Эти годы были счастливы не только тем, что мне дарил студенческий мир. Хорошо было и дома. Родителям пришлось сменить квартиру: из многолетнего насиженного Дорогомиловского гнезда всю нашу семью переселили в две большие комнаты в бывшем особняке на Большой Молчановке. Я жил в отгороженном книжным шкафом углу одной из комнат. Как я умилился, когда много позже увидел кровать, на которой спал К. С. Станиславский, — она тоже была отгорожена книжным шкафом! Россия!
Взрослая сестра Ксения ютилась в другом конце комнаты, скрываясь за обеденным столом, оставшимся от прежнего гарнитура столовой. Гарнитур пришлось продать, а стол сохранили как воспоминание мамы о прошлой жизни. Младшая сестра жила в комнате с родителями. Емкое, революционное слово «уплотнение» заменило простое и необъяснимое по своему политическому смыслу явление — теснота. Почему мой отец должен жить с повзрослевшими детьми в тесноте? Почему он должен жить хуже? Он стал хуже работать? Он стал менее нужен? Напротив, в то время он был ведущим педагогом в учебном заведении с гордым названием «рабочий факультет». Там учились ответственные чины. Отца даже возили на консультации по русскому языку в Кремль, и там он настойчиво убеждал самых высоких особ произносить не «выбора́», как было принято руководством, а «выборы». И убедил! Но от этого в родительском быту ничего не улучшилось. На заработанные деньги сложили небольшую печку — в доме не было центрального отопления. Осенью заготовляли дрова, зимой кололи, топили, мерзли. Отец умер от чахотки без претензий к кому-нибудь. Что мог ожидать учитель русского языка? Достаточно и той маленькой радости, которую ему доставил Вождь Народов, произнося на очередном митинге русское слово орфографически грамотно и с верным ударением.

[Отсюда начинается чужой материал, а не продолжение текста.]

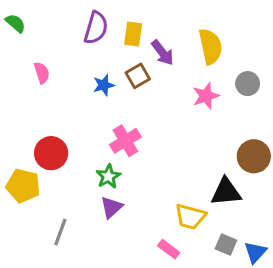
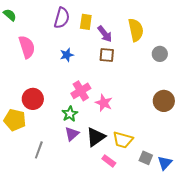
pink semicircle: (42, 73) -> (27, 47), size x1.6
brown square: (138, 76) -> (107, 55), moved, turned 35
pink star: (206, 96) -> (104, 103), moved, turned -30
black triangle: (226, 192) -> (96, 137), moved, turned -30

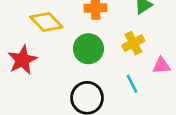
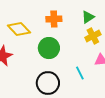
yellow cross: (133, 43) -> (93, 36), moved

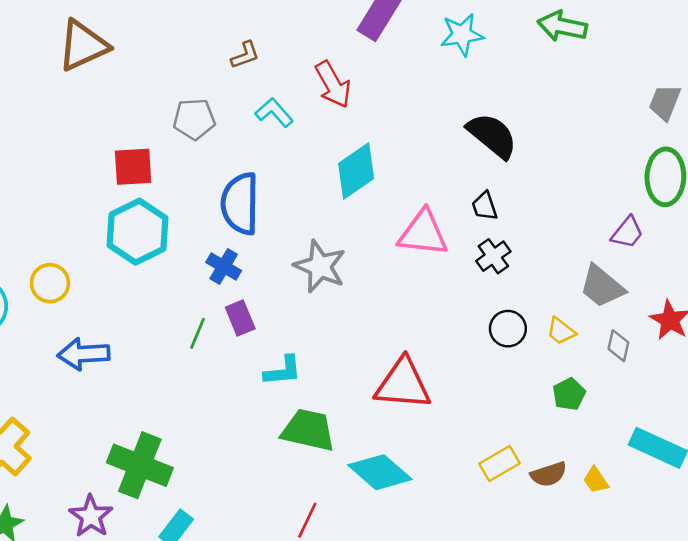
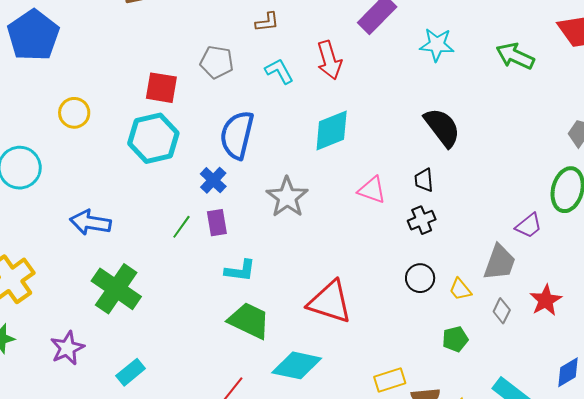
pink triangle: (423, 233) -> (372, 190), size x0.7
yellow circle: (50, 283) -> (74, 113), moved
gray trapezoid: (602, 286) -> (500, 262), turned -123
green cross: (140, 465) -> (116, 289), moved
cyan diamond: (380, 472) -> (297, 365), turned -42

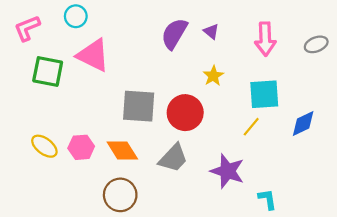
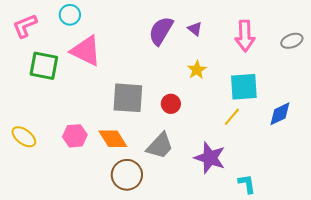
red circle: (185, 113) -> (171, 104), size x0.6
yellow ellipse: (44, 146) -> (24, 137), moved
brown circle: (120, 195) -> (127, 175), moved

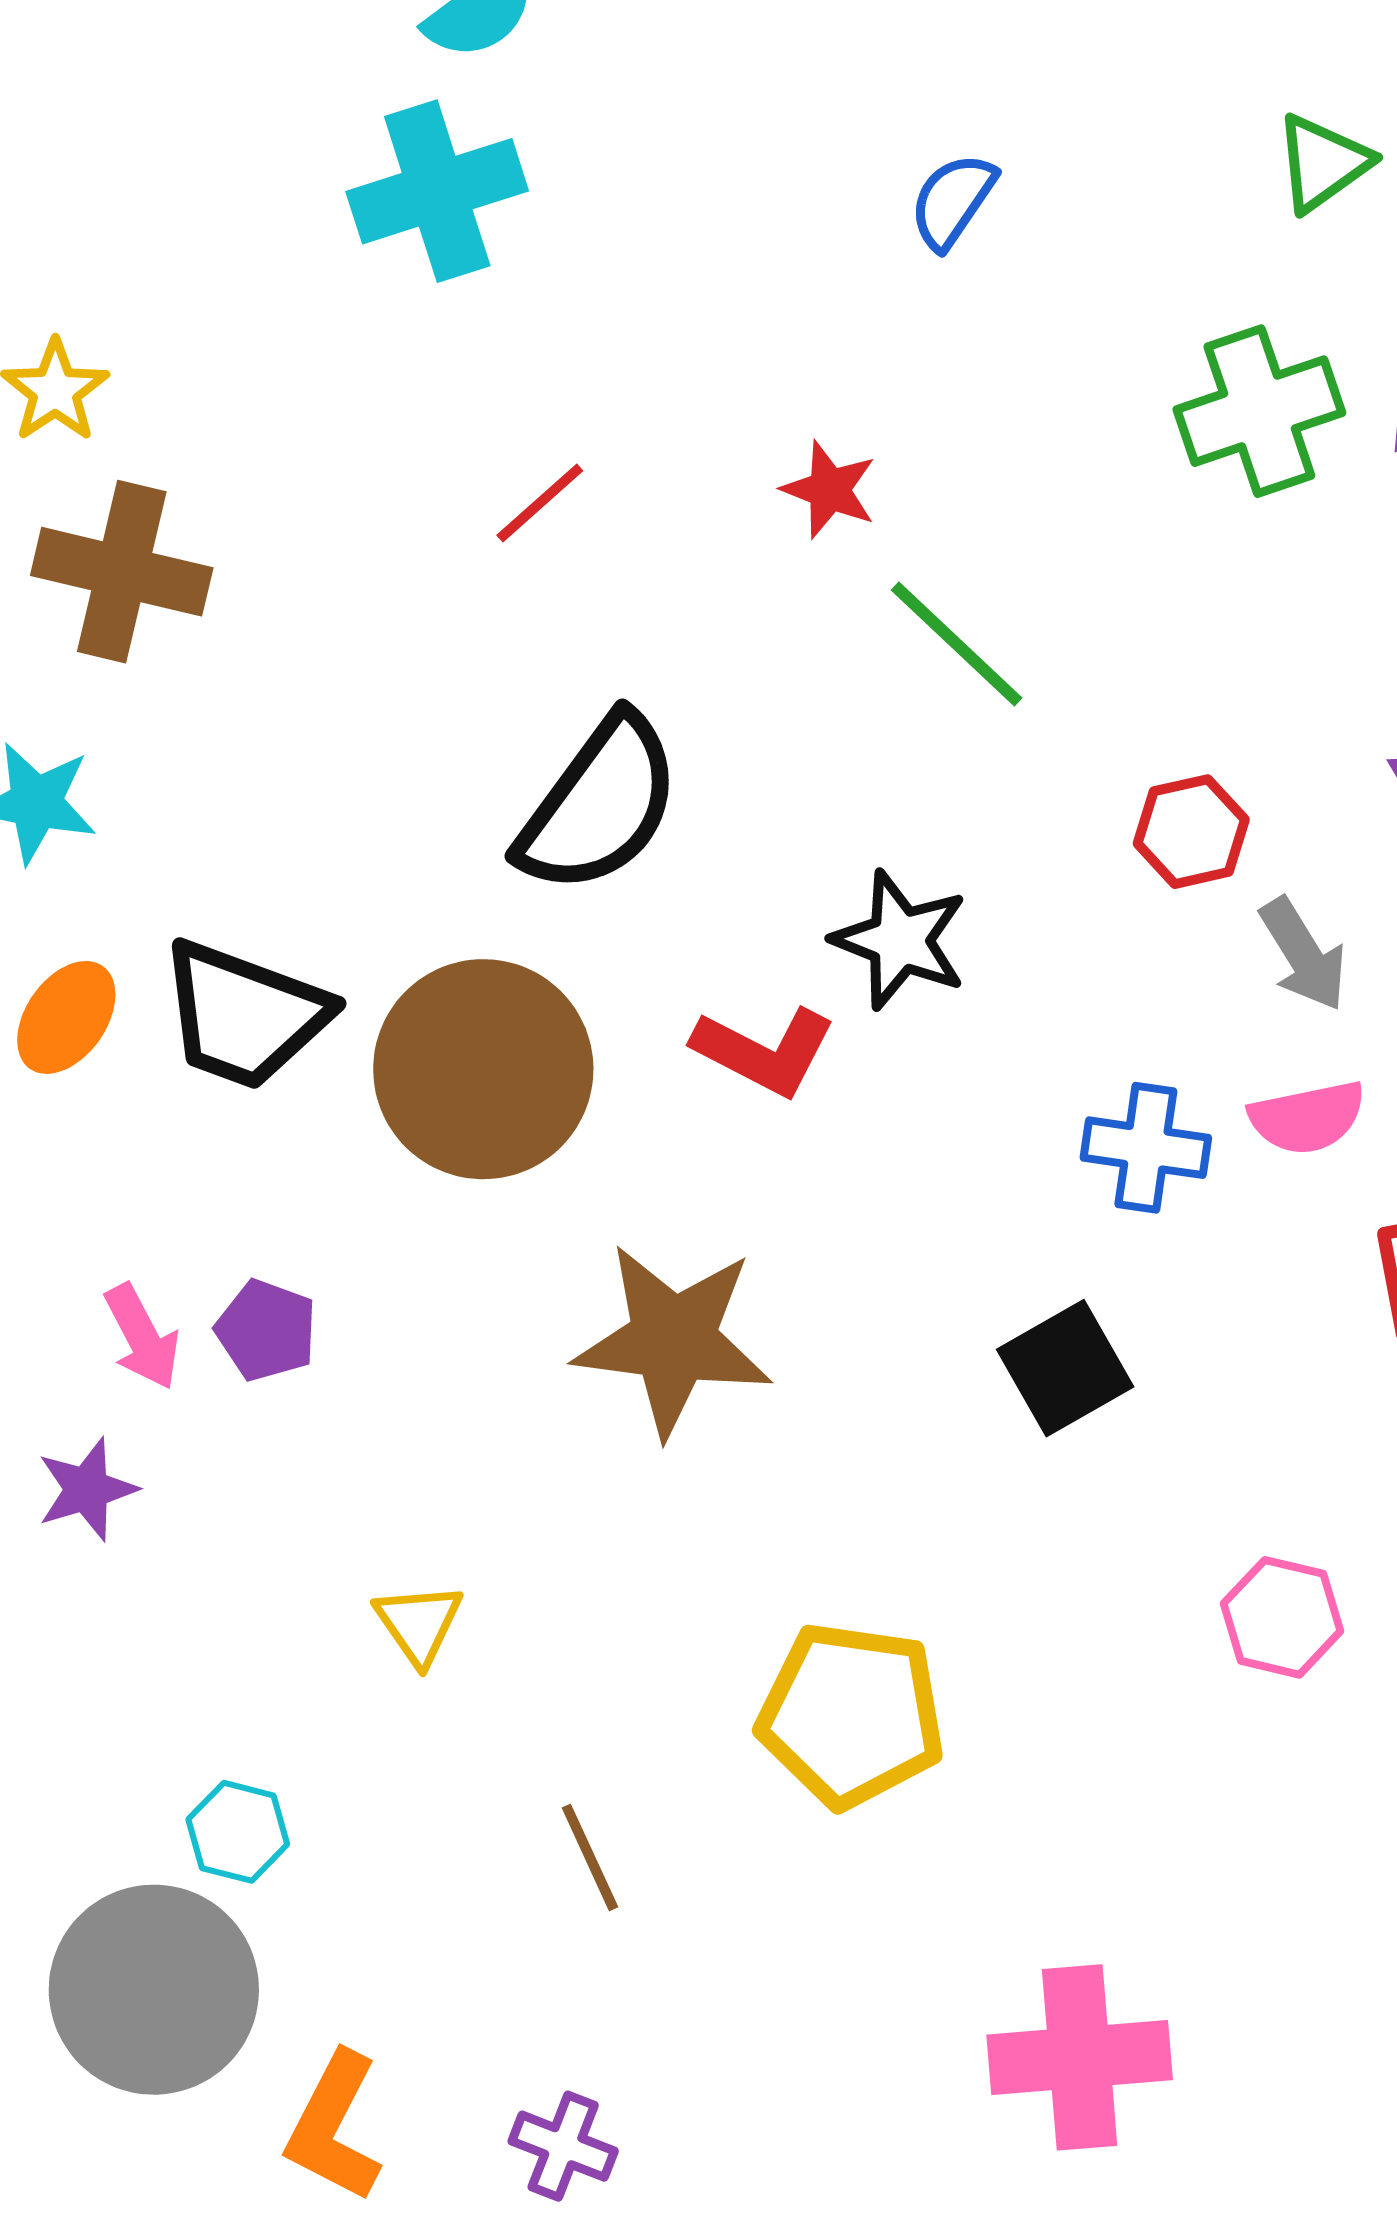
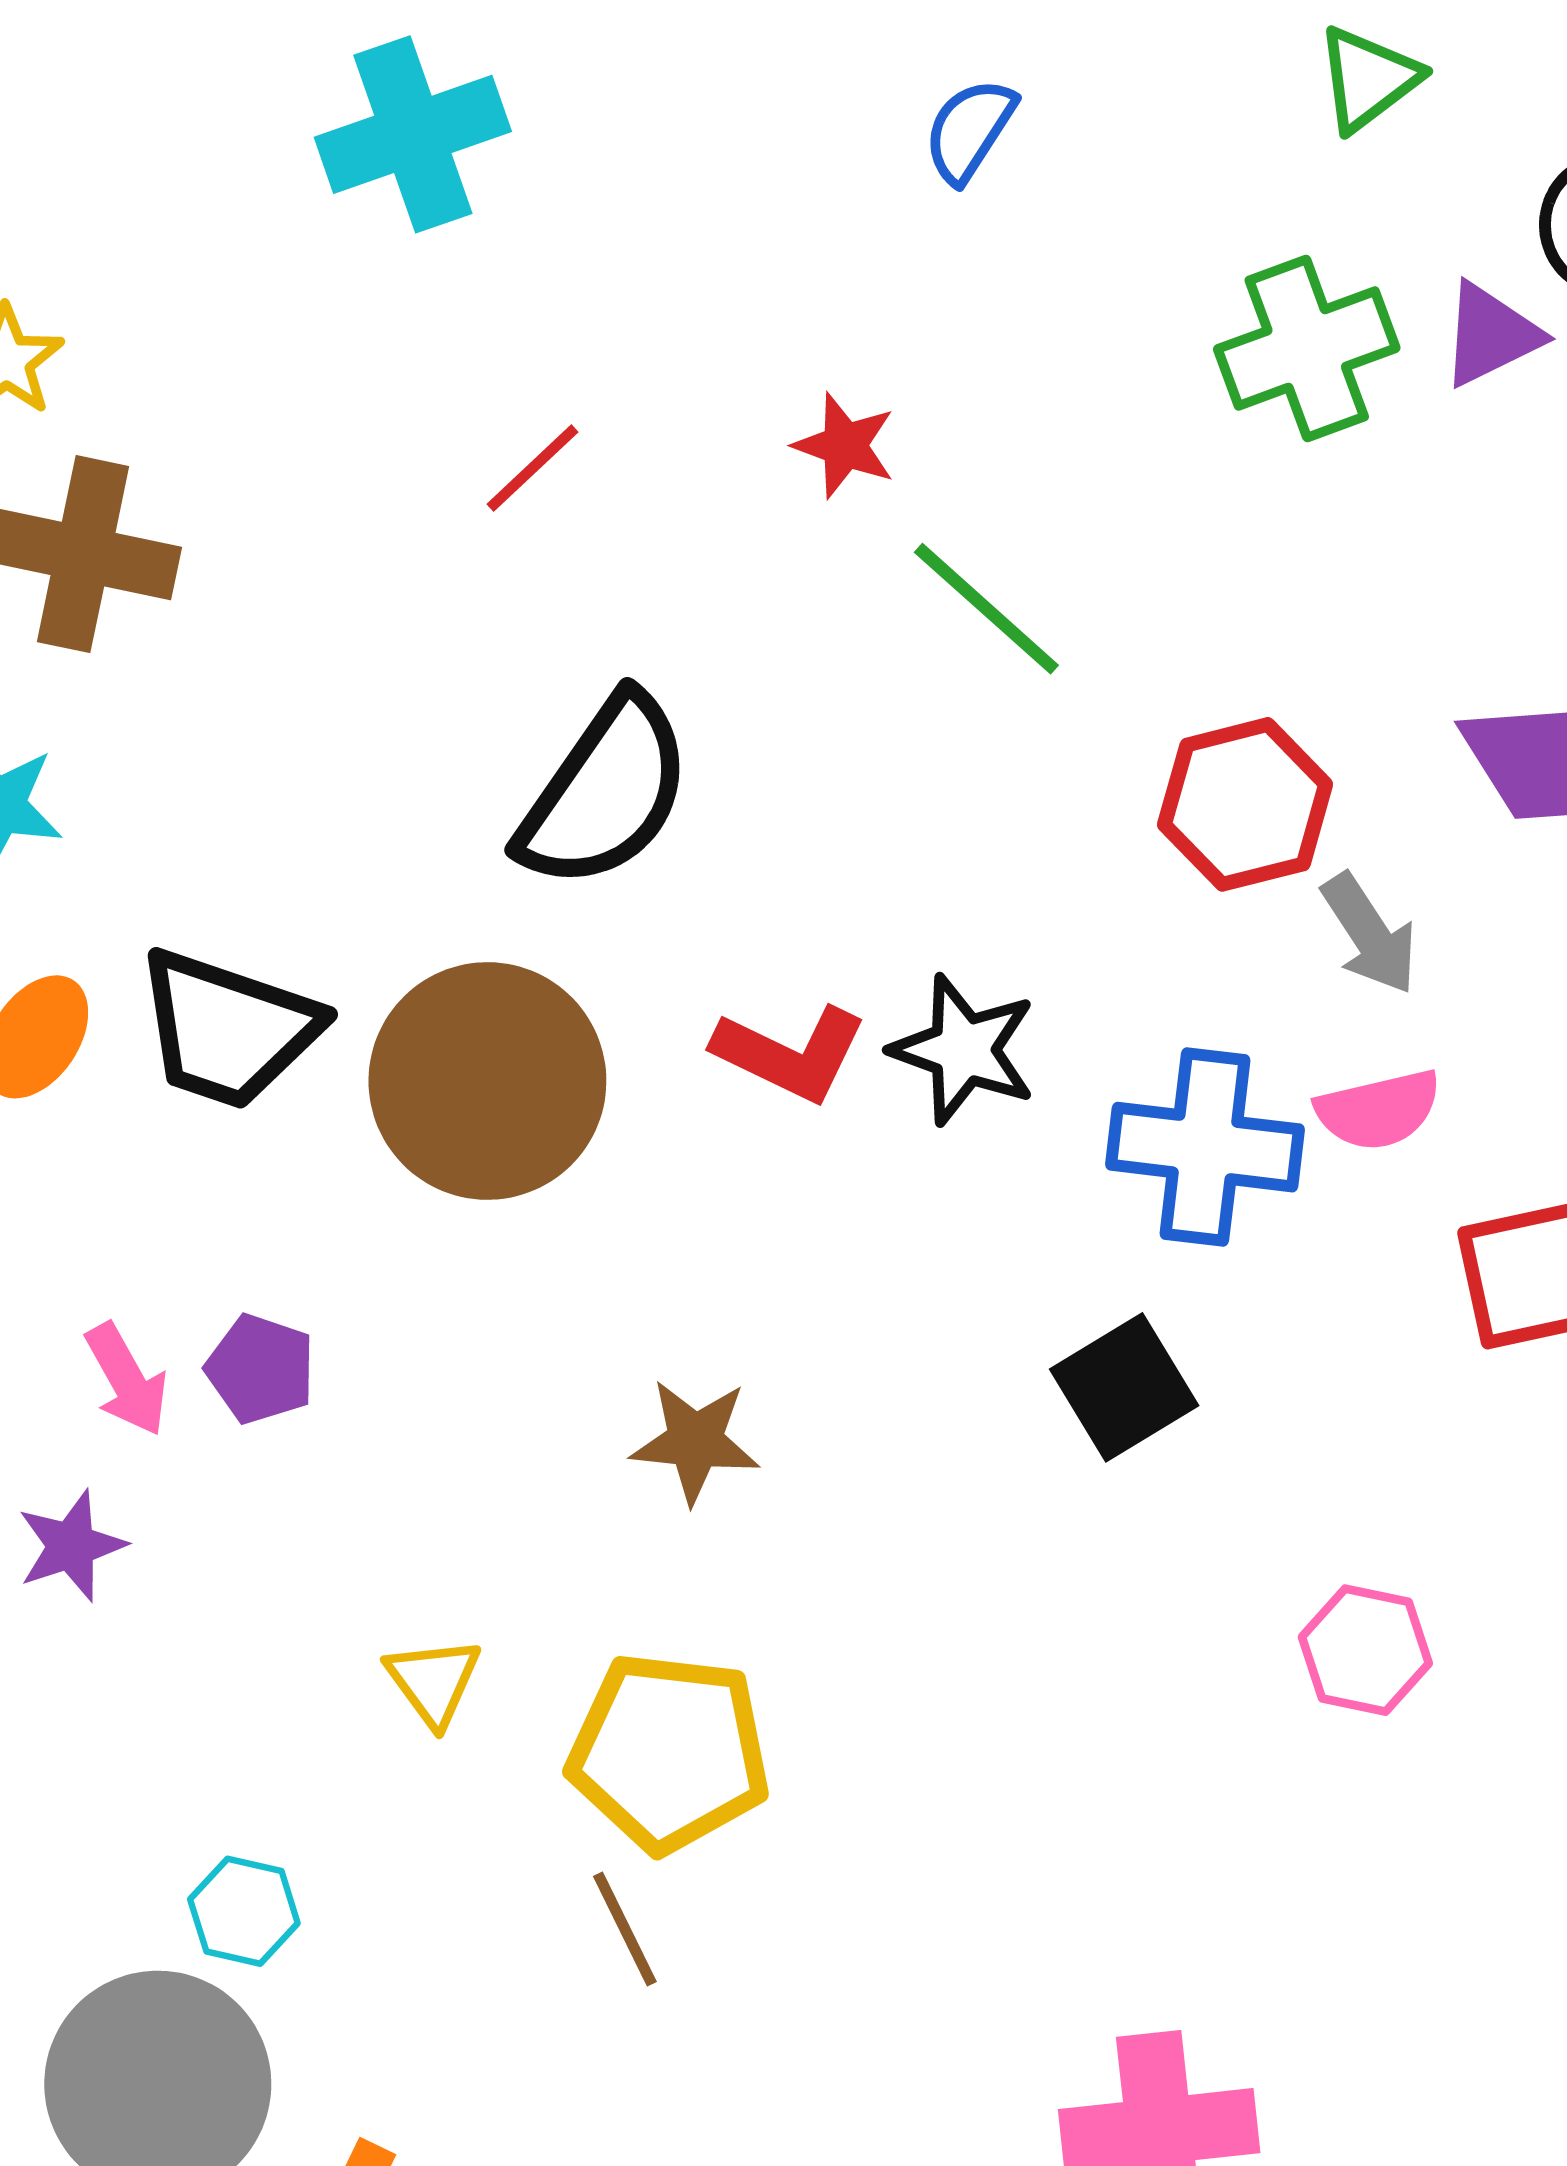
red hexagon: (1191, 832) -> (1245, 804), size x1.4
black star: (900, 940) -> (964, 1050), moved
blue cross: (1146, 1148) -> (1205, 1147), size x1.4
brown star: (673, 1340) -> (695, 1441), moved, size x0.6
yellow pentagon: (851, 1715) -> (669, 1752), moved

На стенке уплотненной квартиры всё еще висел потемневший от времени и копоти портрет Антона Павловича Чехова. Родители всем были довольны и не бунтовали даже в разговорах. Правда, однажды отцу позвонили из Кремля и предложили билет на премьеру оперы «Золотой петушок» в театре Станиславского. Отец, естественно, отдал билет мне, и я был отвезен в театр на правительственном «кадиллаке». Прошло время, многое стало гарниром жизни — неважными, незначительными, так сказать, прилагаемыми обстоятельствами. Но этот спектакль я запомнил. И в воспоминаниях он связан не с Кремлем, а с учебой в ГИТИСе, с жизнью моих скромных и честных родителей — законопослушных русских интеллигентов.
Итак, мы жили в коммунальной квартире. Кроме нас в ней обитало девять семейств, а всего было более тридцати человек. На кухне — десять примусов и керосинок; коридор заставлен шкафами, старой мебелью, табуретками с посудой, тазами; ванная комната по назначению не работает — в ней живут. О горячей воде просто забыли — её никто и никогда не ждал. Один кран с холодной водой в коридоре. Около него — очередь желающих умыться, с мыльницами в руках, полотенцами через плечо. И при этом не было никаких скандалов, грубых слов, недовольства: все терпеливы и благожелательны. Ни одна дверь не запиралась, за любой дверью вам могли дать щепотку соли, картофелину, таблетку аспирина, одарить простым добрым словом. Удивительное по доброте, тактичности и вниманию отношение всех жильцов друг к другу! Обменивались новостями, обменивались (без торговли!) дефицитными продуктами, выстоянными в очередях. Такой же мир был и на улице. Диван за шкафом, на котором я спал, от улицы отделяла всего одна дверь, да и та стеклянная. О кражах, бандитизме, скандалах, убийствах не могло быть и речи. Жили бедно, но с добрым друг к другу чувством — тогда ещё никто не произнёс злобно-коварного, губительного для русского человека слова «рынок». Это слово было почти ругательным! Оно подразумевало обман и непременную личную наживу за счет других. А для бедных людей нашей коммуналки такое поведение было чуждым, стыдным, порочным.